_Work required:_
Print the data exactly as it appears, keeping every word.

_Extracted material:_
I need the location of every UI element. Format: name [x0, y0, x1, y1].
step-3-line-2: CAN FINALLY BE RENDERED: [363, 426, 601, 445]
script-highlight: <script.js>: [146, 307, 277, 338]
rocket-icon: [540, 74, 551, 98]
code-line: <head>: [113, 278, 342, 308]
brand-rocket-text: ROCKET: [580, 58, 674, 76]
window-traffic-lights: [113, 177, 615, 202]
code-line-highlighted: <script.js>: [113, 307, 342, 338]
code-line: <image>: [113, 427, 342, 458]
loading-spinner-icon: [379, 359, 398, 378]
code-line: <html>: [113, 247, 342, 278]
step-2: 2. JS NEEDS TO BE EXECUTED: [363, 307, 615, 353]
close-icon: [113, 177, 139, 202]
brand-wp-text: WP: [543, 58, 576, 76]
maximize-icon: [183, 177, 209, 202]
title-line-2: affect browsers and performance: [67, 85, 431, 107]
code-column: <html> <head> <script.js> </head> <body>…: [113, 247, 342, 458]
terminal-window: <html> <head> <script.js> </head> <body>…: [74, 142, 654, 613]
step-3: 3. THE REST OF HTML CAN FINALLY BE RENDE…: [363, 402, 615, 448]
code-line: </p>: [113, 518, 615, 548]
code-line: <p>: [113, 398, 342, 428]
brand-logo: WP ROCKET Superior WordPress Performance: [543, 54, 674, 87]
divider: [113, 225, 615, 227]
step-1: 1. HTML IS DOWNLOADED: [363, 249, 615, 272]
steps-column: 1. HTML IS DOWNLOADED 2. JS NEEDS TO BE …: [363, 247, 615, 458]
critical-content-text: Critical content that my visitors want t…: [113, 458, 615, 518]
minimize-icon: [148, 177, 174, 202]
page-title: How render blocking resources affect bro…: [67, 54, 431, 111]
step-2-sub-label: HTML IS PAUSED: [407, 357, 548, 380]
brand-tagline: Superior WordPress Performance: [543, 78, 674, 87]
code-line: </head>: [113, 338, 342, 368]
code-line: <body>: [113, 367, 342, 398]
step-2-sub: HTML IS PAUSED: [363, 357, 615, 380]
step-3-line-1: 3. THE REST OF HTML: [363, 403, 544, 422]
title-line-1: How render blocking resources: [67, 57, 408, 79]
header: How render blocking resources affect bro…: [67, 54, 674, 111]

_Expected output:_
I need the location of every UI element. Format: name [x0, y0, x1, y1].
step-3-line-2: CAN FINALLY BE RENDERED: [363, 426, 601, 445]
script-highlight: <script.js>: [146, 307, 277, 338]
rocket-icon: [540, 74, 551, 98]
code-line: <head>: [113, 278, 342, 308]
brand-rocket-text: ROCKET: [580, 58, 674, 76]
window-traffic-lights: [113, 177, 615, 202]
code-line-highlighted: <script.js>: [113, 307, 342, 338]
code-line: <image>: [113, 427, 342, 458]
loading-spinner-icon: [379, 359, 398, 378]
code-line: <html>: [113, 247, 342, 278]
step-2: 2. JS NEEDS TO BE EXECUTED: [363, 307, 615, 353]
close-icon: [113, 177, 139, 202]
brand-wp-text: WP: [543, 58, 576, 76]
maximize-icon: [183, 177, 209, 202]
title-line-2: affect browsers and performance: [67, 85, 431, 107]
code-column: <html> <head> <script.js> </head> <body>…: [113, 247, 342, 458]
terminal-window: <html> <head> <script.js> </head> <body>…: [74, 142, 654, 613]
step-3: 3. THE REST OF HTML CAN FINALLY BE RENDE…: [363, 402, 615, 448]
code-line: </p>: [113, 518, 615, 548]
code-line: <p>: [113, 398, 342, 428]
brand-logo: WP ROCKET Superior WordPress Performance: [543, 54, 674, 87]
divider: [113, 225, 615, 227]
step-1: 1. HTML IS DOWNLOADED: [363, 249, 615, 272]
steps-column: 1. HTML IS DOWNLOADED 2. JS NEEDS TO BE …: [363, 247, 615, 458]
critical-content-text: Critical content that my visitors want t…: [113, 458, 615, 518]
minimize-icon: [148, 177, 174, 202]
page-title: How render blocking resources affect bro…: [67, 54, 431, 111]
step-2-sub-label: HTML IS PAUSED: [407, 357, 548, 380]
brand-tagline: Superior WordPress Performance: [543, 78, 674, 87]
code-line: </head>: [113, 338, 342, 368]
code-line: <body>: [113, 367, 342, 398]
step-2-sub: HTML IS PAUSED: [363, 357, 615, 380]
step-3-line-1: 3. THE REST OF HTML: [363, 403, 544, 422]
title-line-1: How render blocking resources: [67, 57, 408, 79]
header: How render blocking resources affect bro…: [67, 54, 674, 111]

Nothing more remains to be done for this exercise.